# Wedding Anniversary not the same



## still so sad (May 27, 2013)

For those of you who have reconciled, when your wedding anniversary rolls around how to you feel now? Do you still even acknowledge them?

I feel like my "original marriage" died on DDay ( 1 1/2 years ago)

I used to look forward to a special day with lots of special attention. Now although we have been in MC since DDay and have both worked very hard toward reconcilliation, and still mark the occasion with dinner, it doesn't feel special.

Anyone else feeling that way?

To the wayward spouses out there, 
I would like to hear your side too. Do you feel that you have to put in extra effort now on anniversaries?


----------



## Hurtin_Still (Oct 3, 2011)

....not just the wedding anniversary ...but all occasions / dates that were significant in one way or another ...have seemed to have lost their original luster.

....in my case ...we're approaching a pretty big milestone anniversary this summer ....and by miserable coincidence, the "anniversary" date of my wife's ONS from 18 yrs ago is only about a week before that. It's always cast a dark cloud of sorts over it ...but this year may be worse. I will have to fight the triggers like a crazy S.O.B. to not allow whatever progress has been made get thrown aside.


----------



## Shaggy (Jul 17, 2011)

You might want to reset the counter and start it on the day you chose to R.


----------



## KimatraAKM (May 1, 2013)

It never felt special to me because my husband always hated having to be sweet or have anything expected of him. It was always a huge fight.. Even before he fell on love with someone else.

This time I'm going to feel different for other reasons. I'd say of you've betrayed or been betrayed the anniversary isnt really a celebration of having achieved thatany years anymore.. Truthfully you're starting over from the DDay or the date of your recommitting. I wouldn't make it special of I was the betrayed. I'd only make it amazing if I was the betrayer...
_Posted via Mobile Device_


----------



## Colleen (Apr 17, 2013)

I'm 2+ years out and felt the same way.
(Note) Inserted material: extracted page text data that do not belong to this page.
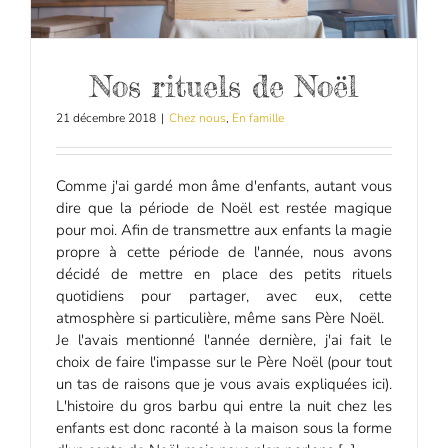
Nos rituels de Noël
21 décembre 2018
|
Chez nous
,
En famille
Comme j'ai gardé mon âme d'enfants, autant vous
dire que la période de Noël est restée magique
pour moi. Afin de transmettre aux enfants la magie
propre à cette période de l'année, nous avons
décidé de mettre en place des petits rituels
quotidiens pour partager, avec eux, cette
atmosphère si particulière, même sans Père Noël.
Je l'avais mentionné l'année dernière, j'ai fait le
choix de faire l'impasse sur le Père Noël (pour tout
un tas de raisons que je vous avais expliquées ici).
L'histoire du gros barbu qui entre la nuit chez les
enfants est donc raconté à la maison sous la forme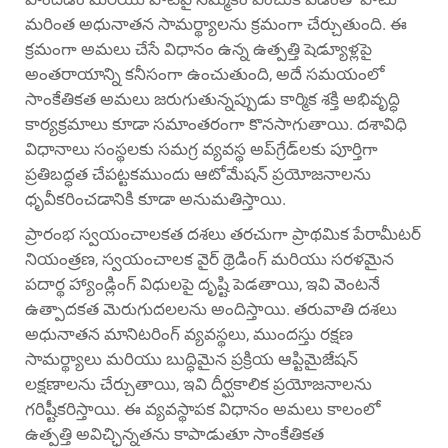
మరింత అధునాతన సామర్థ్యాలను క్రమంగా చేర్చుతుంది. ఈ
క్రమంగా అమలు చేసే విధానం ఉన్న ఉత్పత్తి షెడ్యూళ్లపై
అంతరాయాన్ని కనీసంగా ఉంచుతుంది, అదే సమయంలో
సాంకేతికత అమలు జరుగుతున్నప్పుడు కార్మిక శక్తి అభివృద్ధి
కార్యక్రమాలు కూడా సమాంతరంగా కొనసాగుతాయి. దశావిధి
విధానాలు సంస్థలకు సమగ్ర వ్యవస్థ అప్‌గ్రేడ్‌లకు పూర్తిగా
ప్రతిబద్ధత చేపట్టకముందు ఆటోమేషన్ ప్రయోజనాలను
ధృవీకరించడానికి కూడా అనుమతిస్తాయి.
ప్రారంభ స్వయంచాలకత దశలు తరచుగా ప్రాథమిక పేరామీటర్
నియంత్రణ, స్వయంచాలక వైర్ థ్రెడింగ్ మరియు సరళమైన
పదార్థ హ్యాండ్లింగ్ విధులపై దృష్టి పెడతాయి, ఇవి వెంటనే
ఉత్పాదకత మెరుగుదలలను అందిస్తాయి. తరువాతి దశలు
అధునాతన మానిటరింగ్ వ్యవస్థలు, ముందస్తు రక్షణ
సామర్థ్యాలు మరియు బుద్ధిమైన ప్రక్రియ ఆప్టిమైజేషన్
లక్షణాలను చేర్చుతాయి, ఇవి దీర్ఘకాలిక ప్రయోజనాలను
గరిష్టీకరిస్తాయి. ఈ వ్యవస్థాపక విధానం అమలు కాలంలో
ఉత్పత్తి అవిచ్ఛిన్నతను కాపాడుతూ సాంకేతికత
We didn't celebrate our 20th because we were already in crisis, and the affair started about two months later. The following year, we barely mentioned it, as we were tentatively deciding whether we (and by we, I mean me) wanted to reconcile. 

The following year, I was still super pissed off. There had been rug-sweeping, and trickle truth and I was tired of it. Then we finally got to the bottom of things, and while it was hard, it allowed more healing to take place. 

We just celebrated our first anniversary (of our original wedding date) on May 19. I received a new wedding set, because I felt the old one was tarnished, and not as meaningful (I realize not everyone feels this way, but I did). It was still a complete surprise when he gave it to me, he had picked it out himself, and be anxiously waiting for months. We had always had good anniversaries (other than those three), but my husband was never as excited about an anniversary as he was this year. Stopped and told as many people as possible. 

It's hard. Everyone has to go at their own pace. Last year I would have told you it would never mean anything again, but time has been a good healer for me (historically, as well). Good luck, I wish you the best.


----------



## SomedayDig (Jul 17, 2012)

Yeah, that's a tough one. Like Shaggy says, restart the clock if you are TRULY reconciling and count from there. For me, our old marriage is dead. Even though the first 7 or so years were great, the 5 years of the affair killed it and any "happy" memory I had during that time.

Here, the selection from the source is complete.